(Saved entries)
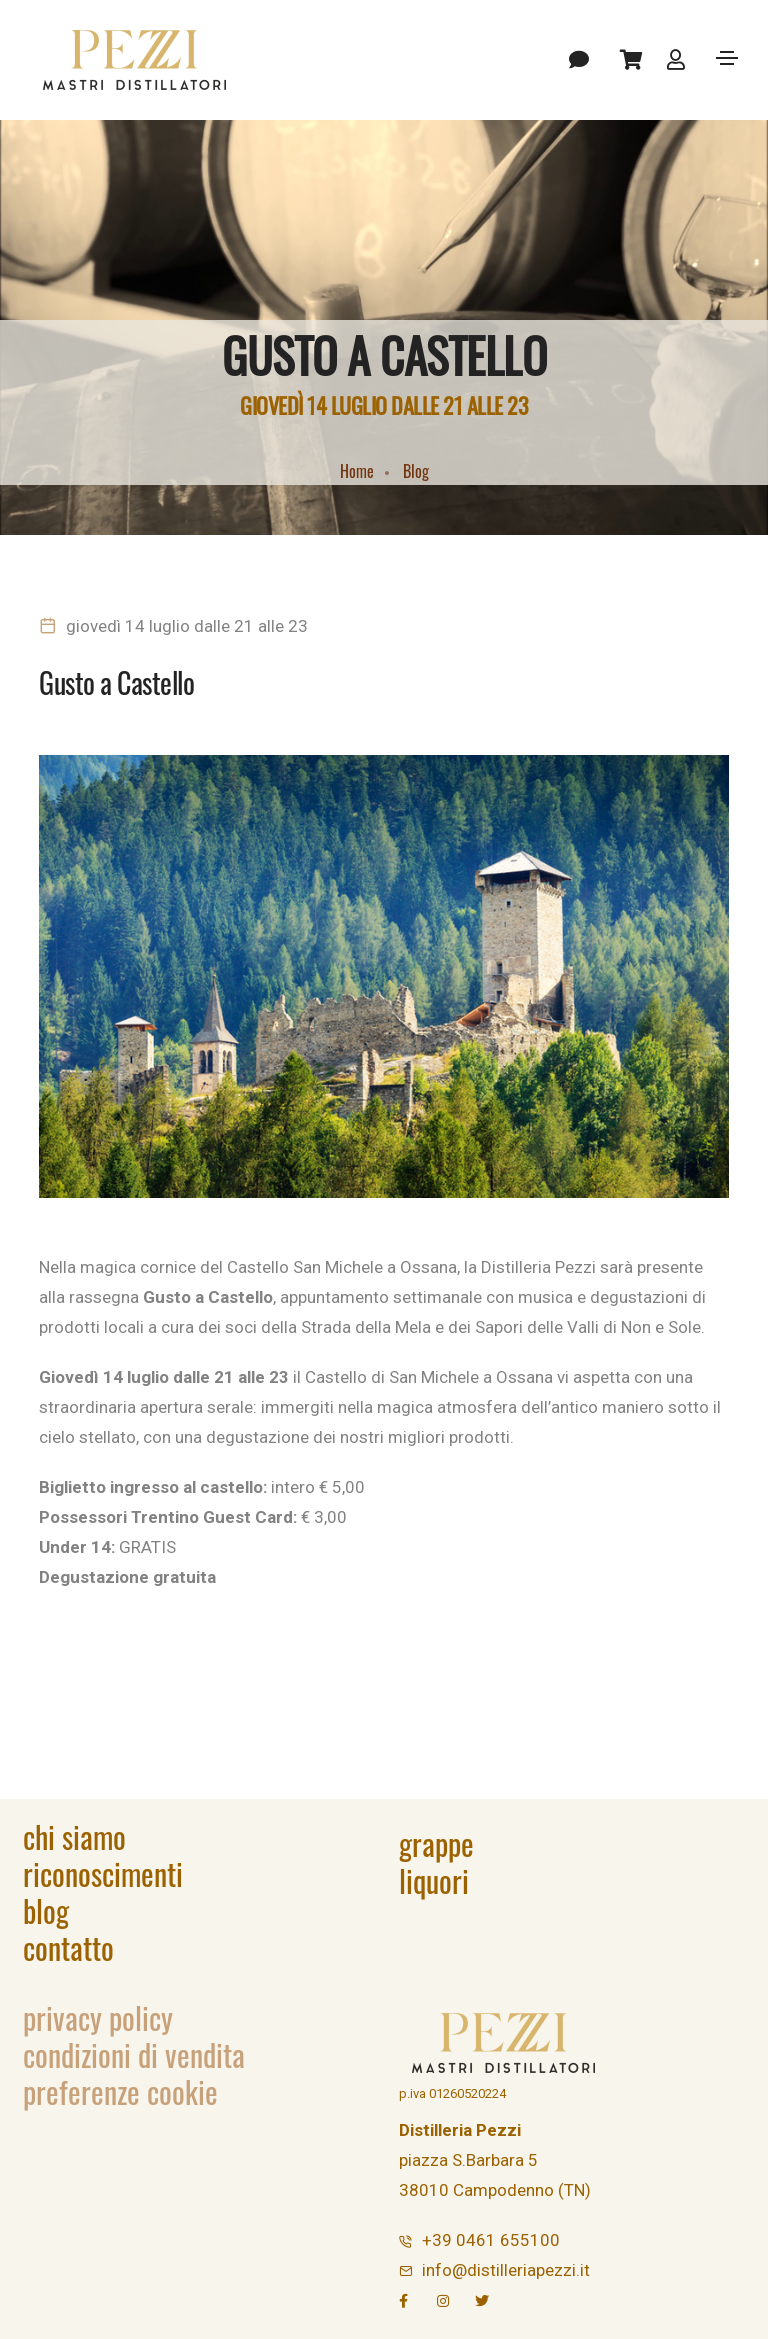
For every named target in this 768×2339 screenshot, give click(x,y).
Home (357, 471)
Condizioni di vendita (134, 2054)
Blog (416, 471)
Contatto (68, 1947)
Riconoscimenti (103, 1873)
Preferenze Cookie (120, 2091)
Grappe (436, 1843)
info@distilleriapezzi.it (506, 2270)
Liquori (434, 1880)
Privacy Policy (98, 2017)
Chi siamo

_Required action_
From the line containing "Grappe (436, 1843)" to the last line of the data above, copy each line exactly and add nothing.

_Result_
Grappe (436, 1843)
info@distilleriapezzi.it (506, 2270)
Liquori (434, 1880)
Privacy Policy (98, 2017)
Chi siamo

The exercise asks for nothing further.